DRAME AMERICAIN
On aime ou pas Baz Luhrmann et son style esthétique et musicale - déjà auteur du plus ou moins fameux Romeo+Juliette et du déjà bien meilleur Moulin Rouge !, après un passage par le médiocre Australia, le réalisateur revient aux origines de son cinéma qui a fait son succès : de la romance sur fond d'époque, fresque d'une société décadente et effervescente. En adaptant le roman de Fitzgerald, Luhrmann se fixe beaucoup d'objectifs, et l'ambition du projet se ressent évidemment dans le propos, qui, si il n'est pas dépourvu de défauts, n'est pas avare en qualités.
En faites, le vrai coup de génie du film est sa bande-originale : disons d'emblée qu'elle est grandiose (de Kanye West à Lana Del Rey), mais ce n'est pas réellement les noms de ses artistes qui impliquent ces propos dithyrambiques mais plutôt leur cohérence avec l'univers dépeint. Fitzgerald était un passionné de jazz émérite, et son oeuvre dégouline de cette inspiration. Le jazz c'était le hip-hop, l'electro de l'époque : la musique tendance, havre des plaisirs les plus décadents et des orgies les plus fiévreuses. Difficile de retranscrire une telle ambiance en réutilisant dans un film actuel les auteurs de l'époque - pour faire ressortir de son Gatsby sa moelle la plus profonde, son essence même, celle d'une « orgie miteuse » (terme employé par les critiques de l'époque pour qualifier le roman de Fitzgerald), l'utilisation de ces musiques, en apparence en opposition totale avec l'époque dépeinte, rend le tout d'une cohérence incroyable - tant esthétique que musicale. Puisque visuellement, à défaut de l'avoir vu en 3D, Gatsby le Magnifique est Magnifique : son New York rétro numérisé volontairement kitsch, avec ces mouvements de caméra rapides, ces échelles de plans, ce montage électrique et un jeu de lumière sans cesse renouvelé, Luhrmann livre un travail incroyable - certains détracteurs diront clipesque, mais il est avant tout terriblement ambitieux.
Une autre conclusion à tirer du film : qu'on aime ou pas les projets qui l'entoure, DiCaprio est définitivement l'un des meilleurs acteurs américain encore en vie. On passera sous silence l'absurdité du snobisme que lui fait l'Académie des Oscars, mais après avoir été terrifiant dans Django Unchained, troublé dans Shutter Island et aussi convaincant dans J. Edgar, il crève littéralement l'écran ici, éclipsant presque tout le reste du casting : Tobey Maguire est certes assez neutre, mais son aire malicieux imputé au rôle grandit sa performance, Carey Mulligan est quelque peu décevante, Joel Edgerton sort son épingle du jeu mais c'est littéralement Elizabeth Debicki qui est la grande révélation du métrage, glamour et mystérieuse, et on espère qu'elle fera carrière après ce rôle de poids.
Mais il y a des longueurs.
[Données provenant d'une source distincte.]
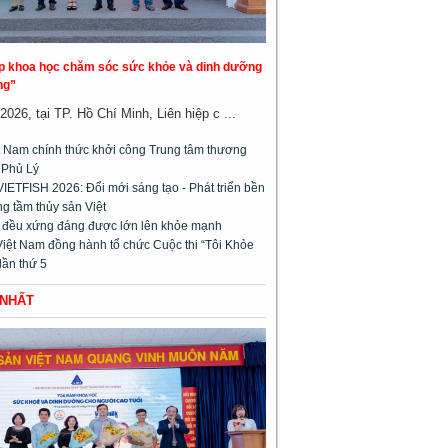
áp khoa học chăm sóc sức khỏe và dinh dưỡng
ng”
026, tại TP. Hồ Chí Minh, Liên hiệp c ...
 Nam chính thức khởi công Trung tâm thương
 Phủ Lý
VIETFISH 2026: Đổi mới sáng tạo - Phát triển bền
g tầm thủy sản Việt
m đều xứng đáng được lớn lên khỏe mạnh
Việt Nam đồng hành tổ chức Cuộc thi “Tôi Khỏe
lần thứ 5
 NHẤT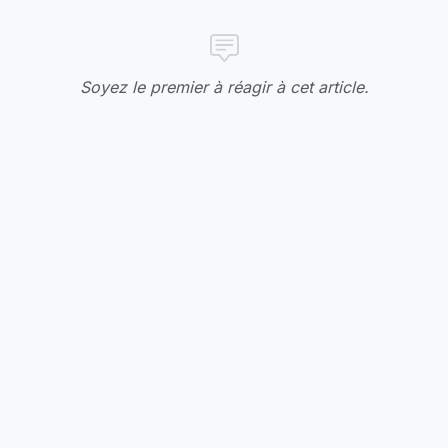
Soyez le premier à réagir à cet article.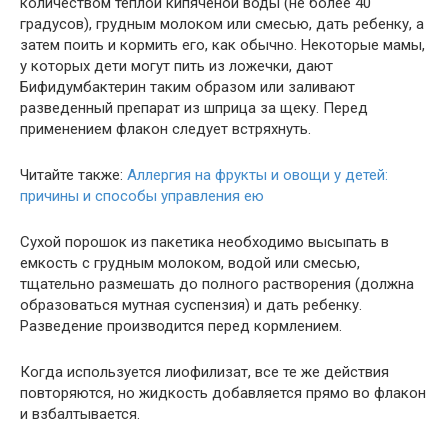
количеством теплой кипяченой воды (не более 40
градусов), грудным молоком или смесью, дать ребенку, а
затем поить и кормить его, как обычно. Некоторые мамы,
у которых дети могут пить из ложечки, дают
Бифидумбактерин таким образом или заливают
разведенный препарат из шприца за щеку. Перед
применением флакон следует встряхнуть.
Читайте также:
Аллергия на фрукты и овощи у детей:
причины и способы управления ею
Сухой порошок из пакетика необходимо высыпать в
емкость с грудным молоком, водой или смесью,
тщательно размешать до полного растворения (должна
образоваться мутная суспензия) и дать ребенку.
Разведение производится перед кормлением.
Когда используется лиофилизат, все те же действия
повторяются, но жидкость добавляется прямо во флакон
и взбалтывается.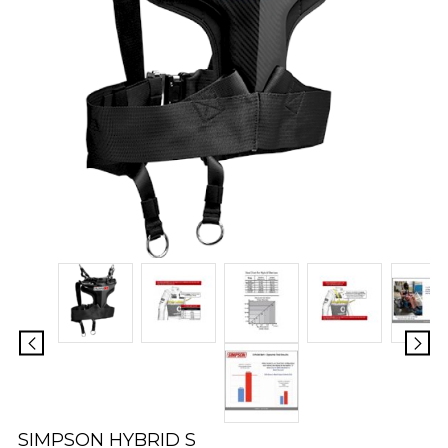
SIMPSON HYBRID S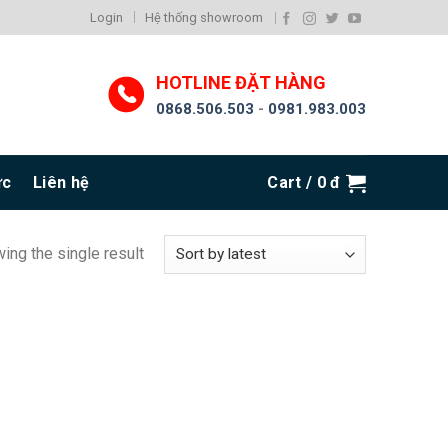
Login
Hệ thống showroom
HOTLINE ĐẶT HÀNG
0868.506.503
-
0981.983.003
ức
Liên hệ
Cart /
0
đ
ing the single result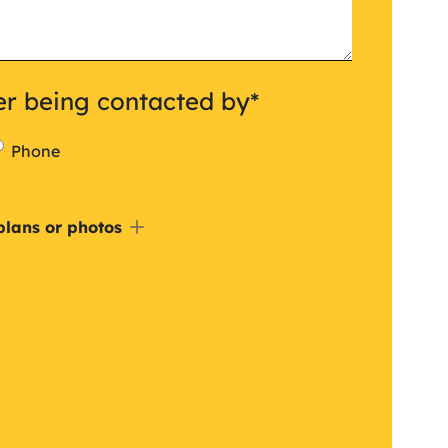
er being contacted by
*
Phone
de
plans or photos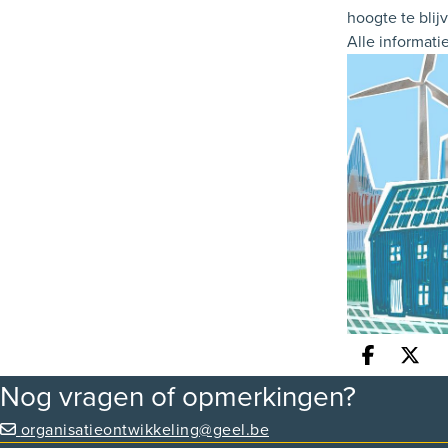
hoogte te blij
Alle informati
Deel o
Dee
Nog vragen of opmerkingen?
organisatieontwikkeling@geel.be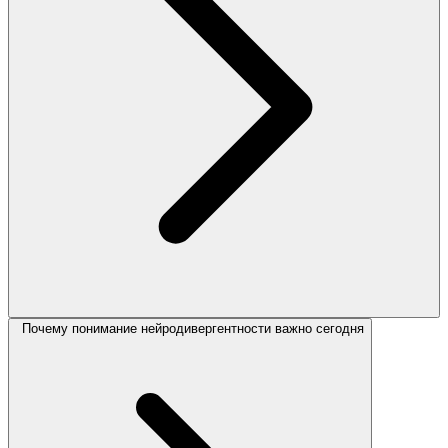
Почему понимание нейродивергентности важно сегодня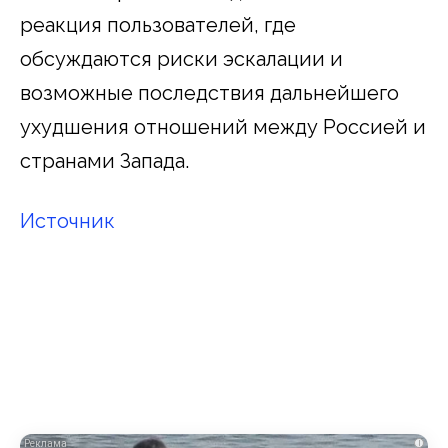
реакция пользователей, где
обсуждаются риски эскалации и
возможные последствия дальнейшего
ухудшения отношений между Россией и
странами Запада.
Источник
i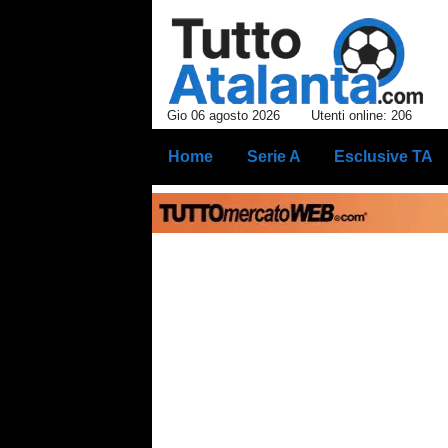
Gio 06 agosto 2026
Utenti online: 206
Home
Serie A
Esclusive TA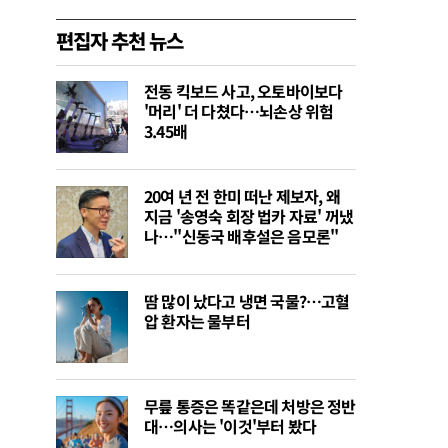
편집자 추천 뉴스
전동 킥보드 사고, 오토바이보다
'머리' 더 다쳤다…뇌손상 위험
3.45배
20여 년 전 한미 떠난 제보자, 왜
지금 '송영숙 회장 법카 자료' 꺼냈
나…"신동국 배후설은 음모론"
땀 많이 났다고 냉면 국물?…고혈
압 환자는 물부터
무릎 통증은 똑같은데 처방은 정반
대…의사는 '이것'부터 봤다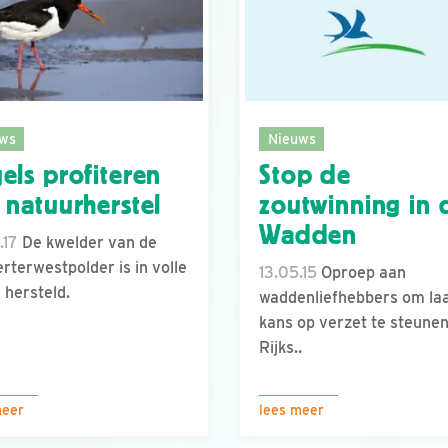
ws
Nieuws
els profiteren
Stop de
 natuurherstel
zoutwinning in 
Wadden
.17
De kwelder van de
rterwestpolder is in volle
13.05.15
Oproep aan
e hersteld.
waddenliefhebbers om la
kans op verzet te steune
Rijks..
meer
lees meer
Deux heures vingt ce n'est pas rien, et si Gatsby n'affiche pas de trous béants scénarisitiques, ses lenteurs se démontrent de nombreuses fois - la conclusion se fait attendre dans la dernière demi-heure, certes réussi, mais qui souffre d'être moins festive que la première partie, réellement enivrante.
Ce Festival de Cannes édition 2013 s'ouvre de belle façon : malgré des faiblesses avant tout du côté de la performance de Carey Mulligan et de quelques baisses de rythme, Gatsby le Magnifique est une réussite évidente : un DiCaprio impressionnant, une esthétique irréprochable et une bande-originale détonante - Luhrmann confirme son statut d'artiste fascinant, et si on est loin du chef d'oeuvre qu'on aurait put attendre après la première bande-annonce (l'une des meilleures de ces derniers mois), on regarde avec fascination le déploiement de cette romance à la morale grave et riche.
Je l'ai vu aujourd'hui même (et c'est dommage que tu ne l'ai pas vu en 3D, car elle est réussie! J'ai eu la grande chance de chopper une séance Vo/3D et j'ai pas boudé mon plaisir). Et sur le film je suis entièrement d'accord avec toi, sauf sur la musique. Je dis pas qu'elle est pas bien, mais j'ai trouvé qu'au contraire elle se mélangeait pas du tout avec l'univers. Il m'a fallu beaucoup de temps pour rentrer dans le film justement à cause de ça, ça me sortait du film.